The Columbus Girl’s Academy operates a very structured environment where there is a balance of academics, spirituality, hard work, fun and fellowship. We have a 200 acre property with a huge lake and boating house, a swimming pool, basketball court, softball and baseball fields and a prayer trail. Our counseling sessions are geared to help the student identify the triggers of their behavior, how to control these triggers and respond instead of react to situations. Counseling is done on a one-on-one basis, group counseling and family counseling. Parents are taught how to pick their battles and not argue with the teenage daughter who is constantly in a power battle with the parents. They are encouraged to give positive feedback to their child as the situation warrants and staff and students are encouraged to affirm each other. Phrases such as “please,” “thank you,” “I believe in you,” “I am proud of you” are constantly part of the vocabulary here at Columbus Girl’s Academy.

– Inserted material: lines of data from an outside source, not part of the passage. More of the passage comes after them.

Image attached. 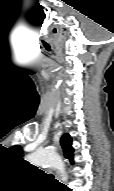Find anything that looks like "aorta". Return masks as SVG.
I'll return each mask as SVG.
<instances>
[{
  "label": "aorta",
  "mask_w": 114,
  "mask_h": 191,
  "mask_svg": "<svg viewBox=\"0 0 114 191\" xmlns=\"http://www.w3.org/2000/svg\"><path fill=\"white\" fill-rule=\"evenodd\" d=\"M28 160L31 164L36 166H48L58 170L61 175V179L63 182H66L68 179L65 165L61 159V157L49 150H36L27 156Z\"/></svg>",
  "instance_id": "obj_1"
}]
</instances>
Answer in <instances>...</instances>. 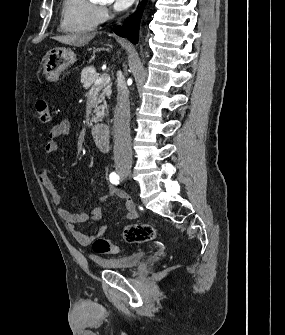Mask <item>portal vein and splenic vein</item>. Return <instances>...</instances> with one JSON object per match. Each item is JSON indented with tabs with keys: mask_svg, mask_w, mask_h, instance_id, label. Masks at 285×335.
I'll return each mask as SVG.
<instances>
[{
	"mask_svg": "<svg viewBox=\"0 0 285 335\" xmlns=\"http://www.w3.org/2000/svg\"><path fill=\"white\" fill-rule=\"evenodd\" d=\"M109 76H101V78H96L94 84H109Z\"/></svg>",
	"mask_w": 285,
	"mask_h": 335,
	"instance_id": "18ae733b",
	"label": "portal vein and splenic vein"
}]
</instances>
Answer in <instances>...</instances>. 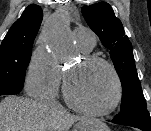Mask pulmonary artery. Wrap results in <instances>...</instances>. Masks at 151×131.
I'll use <instances>...</instances> for the list:
<instances>
[{
  "label": "pulmonary artery",
  "instance_id": "1",
  "mask_svg": "<svg viewBox=\"0 0 151 131\" xmlns=\"http://www.w3.org/2000/svg\"><path fill=\"white\" fill-rule=\"evenodd\" d=\"M73 36L78 46L84 51L89 52L93 49L96 39L94 33L86 28H76Z\"/></svg>",
  "mask_w": 151,
  "mask_h": 131
}]
</instances>
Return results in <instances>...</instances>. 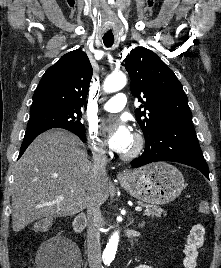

Our residential program is administered by qualified staff who work twenty-four hours each day to promote and support the emotional well being of every student with Oppositional Defiant Disorder. We offer accredited classroom work where students are able to graduate with their high school diploma or have their credits transferred back to their school. The Columbus Girl’s Academy has a balanced combination of academics, spirituality, athletics, therapy, social and life skills.

Please call us for more information if you suspect your teenage girl has Oppositional Defiant Disorder.

 

Our Christian therapeutic boarding school provides troubled teenage girls with counseling and therapy in a beautiful southern setting. We help at-risk teenage girls mostly from homes in: Tennessee, Pennsylvania, North Carolina, Mississippi, Louisiana, Kentucky, Indiana, Illinois, Georgia, Florida and Alabama. Girls come from all over America to our Christian boarding school, but also throughout America (USA).

Oppositional Defiant Disorder – Teen Challenge School for Girls

Oppositional Defiant Disorder (ODD) includes arguing with adults, losing their temper, defying rules, blaming others, angry, resentful and easily annoyed.